There are a half-dozen Machine Shed restaurants in the heartland. The Urbandale branch on the outskirts of Des Moines adjoins Living History Farms, a celebration of rural life in the form of restored log cabins, Native-American crafts displays, and a whole small town built to look like it did in 1875. The location is significant because the Machine Shed is a culinary ode to the old-fashioned American farmer.
“Farming is everyone’s bread and butter,” announces a sign on the way into the big, sprawling restaurant. Dining room walls are crowded with turn-of-the-century farm implements, seed bags, and vintage advertisements for country-style products. The staff dresses in clean farm-hand attire (although a diamond earring on one guy made it a bit difficult to suspend disbelief).
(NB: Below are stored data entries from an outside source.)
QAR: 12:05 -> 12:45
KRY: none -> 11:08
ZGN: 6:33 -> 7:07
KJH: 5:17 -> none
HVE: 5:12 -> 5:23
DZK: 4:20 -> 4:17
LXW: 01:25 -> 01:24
The menu has something for everyone; its highlights are meat-and-potatoes meals big enough to fuel an honest day’s work.
Breakfast is impressive, featuring fruit-filled sweet rolls scooped from the pan dripping with frosting and cinnamon rolls as big as a bread box. There is a vast selection of sausage, bacon, ham, and pork chops to accompany eggs; and the flapjacks are Frisbee-sized.
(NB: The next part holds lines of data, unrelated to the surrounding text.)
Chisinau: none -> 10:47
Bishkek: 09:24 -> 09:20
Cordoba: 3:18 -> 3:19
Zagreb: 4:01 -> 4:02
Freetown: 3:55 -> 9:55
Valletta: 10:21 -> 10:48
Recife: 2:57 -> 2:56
Hamburgers are a half-pound each; and the chicken pot pie is a beauty; but the one meat to eat in this place is pork: crisp-fried tenderloins made into sandwiches, stuffed loin of pork, and best of all, the Iowa pork chop. Iowans make an issue of pork chops, differentiating between ordinary pork chops and Iowa chops, the latter cut so thick that the meat takes on the character of a roast. At the Machine Shed, we ate the thickest pork chop we have ever seen … and topped it off with mighty hunks of pie and cake.